The New York City Council is seeking an additional $32 million from the Mamdani administration to fund the Department of Consumer and Worker Protection – an ambitious request they argue is overdue to help the city’s top labor agency stay on top of its expanding responsibilities.
The new request, which council members intend to hammer during a Friday budget hearing, would bring total funding for DCWP to roughly $110.4 million. Mayor Zohran Mamdani’s executive budget plan currently proposes a $78.4 million allocation for the agency for next fiscal year – up from the $74.7 million included in his preliminary proposal, but still off from what the City Council is now pushing to see.
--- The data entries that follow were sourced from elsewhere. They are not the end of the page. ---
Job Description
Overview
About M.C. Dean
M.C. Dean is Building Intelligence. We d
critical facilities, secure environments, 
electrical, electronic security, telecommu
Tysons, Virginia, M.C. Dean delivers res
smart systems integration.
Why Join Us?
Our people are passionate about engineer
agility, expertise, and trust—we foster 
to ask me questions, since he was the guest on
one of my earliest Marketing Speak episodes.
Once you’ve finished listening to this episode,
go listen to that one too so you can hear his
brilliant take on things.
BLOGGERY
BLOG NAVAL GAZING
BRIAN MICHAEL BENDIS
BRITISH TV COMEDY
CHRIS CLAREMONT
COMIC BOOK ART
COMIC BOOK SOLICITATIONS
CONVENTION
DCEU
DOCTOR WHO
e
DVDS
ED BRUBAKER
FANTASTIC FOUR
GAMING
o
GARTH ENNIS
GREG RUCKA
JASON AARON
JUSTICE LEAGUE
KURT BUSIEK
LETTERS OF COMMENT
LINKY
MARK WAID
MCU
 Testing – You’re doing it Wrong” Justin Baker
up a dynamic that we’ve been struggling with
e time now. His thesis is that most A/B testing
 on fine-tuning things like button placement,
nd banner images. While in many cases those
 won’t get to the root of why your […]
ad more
The Adams administration by contrast allocated roughly $75 million towards the agency last year, but later modified it to a little over $85.5 million. Mamdani has vowed to raise DCWP’s budget to $96.6 million by fiscal year 2030.
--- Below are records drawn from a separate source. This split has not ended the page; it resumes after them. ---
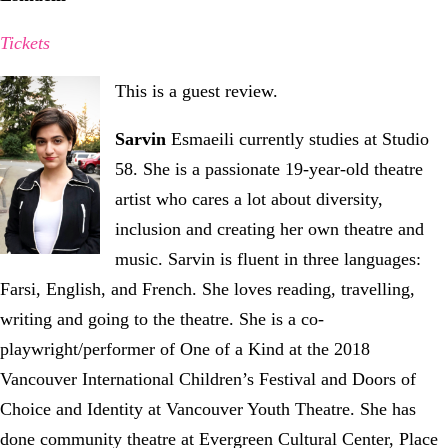
Tickets
This is a guest review.
Sarvin
Esmaeili currently studies at Studio
58. She is a passionate 19-year-old theatre
artist who cares a lot about diversity,
inclusion and creating her own theatre and
music. Sarvin is fluent in three languages:
Farsi, English, and French. She loves reading, travelling,
writing and going to the theatre. She is a co-
playwright/performer of One of a Kind at the 2018
Vancouver International Children’s Festival and Doors of
Choice and Identity at Vancouver Youth Theatre. She has
done community theatre at Evergreen Cultural Center, Place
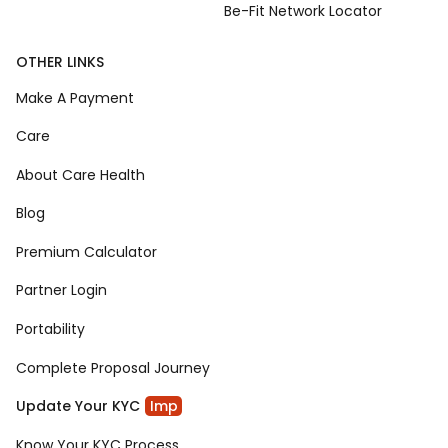
Be-Fit Network Locator
OTHER LINKS
Make A Payment
Care
About Care Health
Blog
Premium Calculator
Partner Login
Portability
Complete Proposal Journey
Update Your KYC
Imp
Know Your KYC Process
“I just don’t think that goes far enough,” Menin told City & State, referencing the Mamdani administration’s proposal for next fiscal year. “It’s pretty close to where the agency was a year ago so it’s just not meeting the needs of what needs to happen at this particular moment, which is why we’re pushing for the additional $32 million.”
The additional funding, according to Menin, is needed to fully support DCWP’s enforcing and licensing responsibilities, some of which were recently expanded by the legislative body. That includes new measures to increase wages for private sector security guards, additional protections and licenses for street vendors, the Safe Hotel Act, and expanded legal protections for delivery workers and delivery drivers. That would also include funding for an additional 271 positions over the next three years. Mamdani previously pledged to increase staffing by 180 positions over roughly the same time period, starting with 77 in fiscal year 2027. It’s not clear how the mayor plans to stretch his proposed budget to add that many positions next year. The agency currently employs a little over 400 people.
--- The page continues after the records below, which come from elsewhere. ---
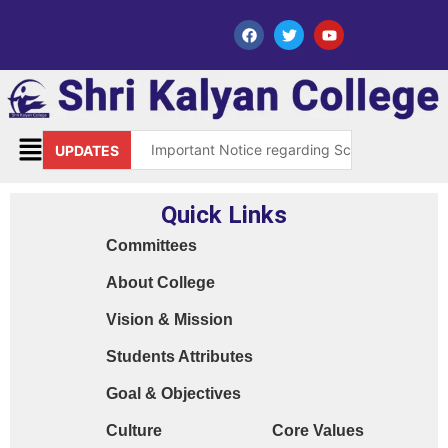
Important Notice regarding Scholarship Sch
UPDATES
Request for grant of permission (Leave)
Quick Links
Library Notice for E-resources
Committees
Subject Correction(Admission Form / Exam Fo
About College
Order 15970 Dt. 05.07.25 reg. last chance in
Vision & Mission
Cyber Safety Guidelines for Students (Dt. 2
Students Attributes
Library Feedback / Sugesstion Format
Goal & Objectives
Request for Changing Registered Mobile N
Culture
Core Values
DCWP has a long history of doing a lot without an abundance of resources. Tasked with investigating and enforcing the city’s labor and consumer protection laws, the agency has long weathered chronic understaffing.
Its wellbeing is of particular interest to Menin, who served as its commissioner under former Mayor Bill de Blasio for several years.
“Bill after bill after bill has been given to DCWP in recent years … and it just reaches a breaking point,” Menin said, adding that even more legislation is expected to come down the pipeline soon, like measures banning surveillance pricing. “Consumer and worker protection is incredibly important at any time, but it’s even more important when we’re dealing with an affordability crisis,” she added.
Mamdani has cast DCWP as a core pillar of his affordability and worker protection agenda – an emphasis that goes back to when he as a candidate pledged to double the agency’s budget. Mamdani’s DCWP has recovered $9.3 million in restitution for workers and small businesses as of April.
“This budget represents the single greatest investment in consumer rights and worker rights in the history of DCWP,” DCWP Commissioner Sam Levine said in a statement that ignores the previous mayor’s midyear adjustment to the budget of the agency last year. “Additional resources will pay dividends toward ensuring we can implement the agency’s new mandates and deliver tangible economic relief for everyday people.”
Levine, DCWP Deputy Commissioner Elizabeth Wagoner, Chief of Staff Carlos Ortiz, and General Counsel Michael Tiger are all expected to testify at the City Council Committee on Consumer and Worker Protection budget hearing Friday, according to the speaker’s office.
“The council’s passed lots of legislation in this lane to talk about worker rights and worker protections,” said Council Member Harvey Epstein, chair of the Committee on Consumer and Worker Protection. “We just need to make sure they have sufficient resources to protect low-wage workers and to protect consumers.”